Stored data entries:
▬▬▬

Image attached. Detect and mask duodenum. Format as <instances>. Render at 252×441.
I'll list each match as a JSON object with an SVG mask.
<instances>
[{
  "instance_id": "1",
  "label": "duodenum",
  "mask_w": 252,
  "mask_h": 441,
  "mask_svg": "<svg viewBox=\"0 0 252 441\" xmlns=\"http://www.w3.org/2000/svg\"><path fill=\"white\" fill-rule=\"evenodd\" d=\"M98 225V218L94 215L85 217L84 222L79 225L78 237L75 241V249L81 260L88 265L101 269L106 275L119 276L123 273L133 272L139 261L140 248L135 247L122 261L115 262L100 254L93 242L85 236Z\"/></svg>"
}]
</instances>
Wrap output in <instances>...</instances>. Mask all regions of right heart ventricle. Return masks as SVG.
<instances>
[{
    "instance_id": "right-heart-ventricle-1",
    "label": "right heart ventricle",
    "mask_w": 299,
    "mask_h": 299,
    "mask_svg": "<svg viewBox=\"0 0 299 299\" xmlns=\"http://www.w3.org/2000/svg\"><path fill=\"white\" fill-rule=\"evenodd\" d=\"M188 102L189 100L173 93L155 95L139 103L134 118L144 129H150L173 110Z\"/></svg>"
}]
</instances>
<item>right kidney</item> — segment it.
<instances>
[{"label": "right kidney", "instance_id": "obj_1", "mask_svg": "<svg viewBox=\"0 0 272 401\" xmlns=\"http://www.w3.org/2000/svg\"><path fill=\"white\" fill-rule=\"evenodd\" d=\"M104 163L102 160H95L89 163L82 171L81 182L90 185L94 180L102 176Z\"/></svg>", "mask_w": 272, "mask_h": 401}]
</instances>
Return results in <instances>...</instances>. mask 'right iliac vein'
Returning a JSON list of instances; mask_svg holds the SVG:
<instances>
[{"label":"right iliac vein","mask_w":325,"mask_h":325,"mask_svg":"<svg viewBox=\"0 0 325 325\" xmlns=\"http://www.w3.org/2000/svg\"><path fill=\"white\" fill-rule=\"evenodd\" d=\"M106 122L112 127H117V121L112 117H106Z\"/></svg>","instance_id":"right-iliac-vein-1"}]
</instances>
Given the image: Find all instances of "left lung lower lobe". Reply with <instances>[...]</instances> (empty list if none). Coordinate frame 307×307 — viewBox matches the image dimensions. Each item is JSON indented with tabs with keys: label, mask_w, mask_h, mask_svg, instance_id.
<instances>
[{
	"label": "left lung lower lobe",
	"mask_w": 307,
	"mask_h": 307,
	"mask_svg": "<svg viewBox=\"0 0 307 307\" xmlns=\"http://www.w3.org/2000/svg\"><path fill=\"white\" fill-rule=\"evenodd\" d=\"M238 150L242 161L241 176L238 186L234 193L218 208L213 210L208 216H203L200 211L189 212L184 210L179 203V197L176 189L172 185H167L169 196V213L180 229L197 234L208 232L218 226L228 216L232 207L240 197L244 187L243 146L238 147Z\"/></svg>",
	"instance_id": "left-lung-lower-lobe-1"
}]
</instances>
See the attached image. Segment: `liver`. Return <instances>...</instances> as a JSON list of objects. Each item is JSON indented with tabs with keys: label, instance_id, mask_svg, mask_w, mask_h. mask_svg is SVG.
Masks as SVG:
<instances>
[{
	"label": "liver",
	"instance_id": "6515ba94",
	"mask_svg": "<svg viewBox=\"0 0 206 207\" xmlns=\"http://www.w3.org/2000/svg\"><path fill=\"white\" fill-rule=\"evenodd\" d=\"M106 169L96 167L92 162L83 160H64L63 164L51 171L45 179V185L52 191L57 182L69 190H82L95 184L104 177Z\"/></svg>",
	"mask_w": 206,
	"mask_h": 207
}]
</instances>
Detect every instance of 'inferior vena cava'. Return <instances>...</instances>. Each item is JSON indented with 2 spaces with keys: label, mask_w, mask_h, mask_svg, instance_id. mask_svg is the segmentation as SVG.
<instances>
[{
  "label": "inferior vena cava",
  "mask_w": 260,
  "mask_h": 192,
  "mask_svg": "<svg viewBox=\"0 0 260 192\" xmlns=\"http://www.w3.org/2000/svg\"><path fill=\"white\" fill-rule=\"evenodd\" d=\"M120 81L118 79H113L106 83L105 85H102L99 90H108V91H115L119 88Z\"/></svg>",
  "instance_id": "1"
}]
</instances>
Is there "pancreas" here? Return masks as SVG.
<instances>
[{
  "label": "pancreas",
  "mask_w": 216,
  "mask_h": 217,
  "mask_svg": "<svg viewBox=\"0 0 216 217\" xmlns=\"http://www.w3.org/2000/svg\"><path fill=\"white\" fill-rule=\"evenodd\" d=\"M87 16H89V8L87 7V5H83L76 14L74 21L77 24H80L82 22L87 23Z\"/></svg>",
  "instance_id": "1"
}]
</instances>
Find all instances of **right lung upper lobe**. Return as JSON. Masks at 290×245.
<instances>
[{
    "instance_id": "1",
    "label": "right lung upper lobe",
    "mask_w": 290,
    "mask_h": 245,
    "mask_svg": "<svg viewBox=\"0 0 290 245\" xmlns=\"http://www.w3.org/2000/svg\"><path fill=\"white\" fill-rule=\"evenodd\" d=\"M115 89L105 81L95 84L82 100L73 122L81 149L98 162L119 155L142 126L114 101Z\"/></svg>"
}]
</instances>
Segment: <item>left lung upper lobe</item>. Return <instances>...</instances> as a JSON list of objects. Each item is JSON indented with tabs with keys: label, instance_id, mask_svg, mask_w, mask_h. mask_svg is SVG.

▬▬▬

Each entry above is to be transcribed without alteration.

Image attached. Detect and mask duodenum. Format as <instances>. Render at 252×441.
I'll list each match as a JSON object with an SVG mask.
<instances>
[{
  "instance_id": "1",
  "label": "duodenum",
  "mask_w": 252,
  "mask_h": 441,
  "mask_svg": "<svg viewBox=\"0 0 252 441\" xmlns=\"http://www.w3.org/2000/svg\"><path fill=\"white\" fill-rule=\"evenodd\" d=\"M98 225V218L94 215L85 217L84 222L79 225L78 237L75 241V249L81 260L88 265L101 269L106 275L119 276L123 273L133 272L139 261L140 248L135 247L122 261L115 262L100 254L93 242L85 236Z\"/></svg>"
}]
</instances>
Wrap output in <instances>...</instances>. Mask all regions of right heart ventricle. Return masks as SVG.
<instances>
[{
    "instance_id": "right-heart-ventricle-1",
    "label": "right heart ventricle",
    "mask_w": 299,
    "mask_h": 299,
    "mask_svg": "<svg viewBox=\"0 0 299 299\" xmlns=\"http://www.w3.org/2000/svg\"><path fill=\"white\" fill-rule=\"evenodd\" d=\"M188 102L189 100L173 93L155 95L139 103L134 118L144 129H150L173 110Z\"/></svg>"
}]
</instances>
<item>right kidney</item> — segment it.
<instances>
[{"label": "right kidney", "instance_id": "obj_1", "mask_svg": "<svg viewBox=\"0 0 272 401\" xmlns=\"http://www.w3.org/2000/svg\"><path fill=\"white\" fill-rule=\"evenodd\" d=\"M104 163L102 160H95L89 163L82 171L81 182L90 185L94 180L102 176Z\"/></svg>", "mask_w": 272, "mask_h": 401}]
</instances>
Return results in <instances>...</instances>. mask 'right iliac vein'
Returning a JSON list of instances; mask_svg holds the SVG:
<instances>
[{"label":"right iliac vein","mask_w":325,"mask_h":325,"mask_svg":"<svg viewBox=\"0 0 325 325\" xmlns=\"http://www.w3.org/2000/svg\"><path fill=\"white\" fill-rule=\"evenodd\" d=\"M106 122L112 127H117V121L112 117H106Z\"/></svg>","instance_id":"right-iliac-vein-1"}]
</instances>
Given the image: Find all instances of "left lung lower lobe". Reply with <instances>[...]</instances> (empty list if none). Coordinate frame 307×307 — viewBox matches the image dimensions. Each item is JSON indented with tabs with keys: label, mask_w, mask_h, mask_svg, instance_id.
<instances>
[{
	"label": "left lung lower lobe",
	"mask_w": 307,
	"mask_h": 307,
	"mask_svg": "<svg viewBox=\"0 0 307 307\" xmlns=\"http://www.w3.org/2000/svg\"><path fill=\"white\" fill-rule=\"evenodd\" d=\"M238 150L242 161L241 176L238 186L234 193L218 208L213 210L208 216H203L200 211L189 212L184 210L179 203V197L176 189L172 185H167L169 196V213L180 229L197 234L208 232L218 226L228 216L232 207L240 197L244 187L243 146L238 147Z\"/></svg>",
	"instance_id": "left-lung-lower-lobe-1"
}]
</instances>
See the attached image. Segment: `liver`. Return <instances>...</instances> as a JSON list of objects. Each item is JSON indented with tabs with keys: label, instance_id, mask_svg, mask_w, mask_h. mask_svg is SVG.
Masks as SVG:
<instances>
[{
	"label": "liver",
	"instance_id": "6515ba94",
	"mask_svg": "<svg viewBox=\"0 0 206 207\" xmlns=\"http://www.w3.org/2000/svg\"><path fill=\"white\" fill-rule=\"evenodd\" d=\"M106 169L96 167L92 162L83 160H64L63 164L51 171L45 179V185L52 191L57 182L69 190H82L95 184L104 177Z\"/></svg>",
	"mask_w": 206,
	"mask_h": 207
}]
</instances>
Detect every instance of 'inferior vena cava'. Return <instances>...</instances>. Each item is JSON indented with 2 spaces with keys: label, mask_w, mask_h, mask_svg, instance_id. mask_svg is the segmentation as SVG.
<instances>
[{
  "label": "inferior vena cava",
  "mask_w": 260,
  "mask_h": 192,
  "mask_svg": "<svg viewBox=\"0 0 260 192\" xmlns=\"http://www.w3.org/2000/svg\"><path fill=\"white\" fill-rule=\"evenodd\" d=\"M120 81L118 79H113L106 83L105 85H102L99 90H108V91H115L119 88Z\"/></svg>",
  "instance_id": "1"
}]
</instances>
Is there "pancreas" here? Return masks as SVG.
<instances>
[{
  "label": "pancreas",
  "mask_w": 216,
  "mask_h": 217,
  "mask_svg": "<svg viewBox=\"0 0 216 217\" xmlns=\"http://www.w3.org/2000/svg\"><path fill=\"white\" fill-rule=\"evenodd\" d=\"M87 16H89V8L87 7V5H83L76 14L74 21L77 24H80L82 22L87 23Z\"/></svg>",
  "instance_id": "1"
}]
</instances>
Find all instances of **right lung upper lobe**. Return as JSON. Masks at 290×245.
<instances>
[{
    "instance_id": "1",
    "label": "right lung upper lobe",
    "mask_w": 290,
    "mask_h": 245,
    "mask_svg": "<svg viewBox=\"0 0 290 245\" xmlns=\"http://www.w3.org/2000/svg\"><path fill=\"white\" fill-rule=\"evenodd\" d=\"M115 89L105 81L95 84L82 100L73 122L81 149L98 162L119 155L142 126L114 101Z\"/></svg>"
}]
</instances>
Segment: <item>left lung upper lobe</item>. Return <instances>...</instances> as a JSON list of objects. Each item is JSON indented with tabs with keys: label, instance_id, mask_svg, mask_w, mask_h. mask_svg is SVG.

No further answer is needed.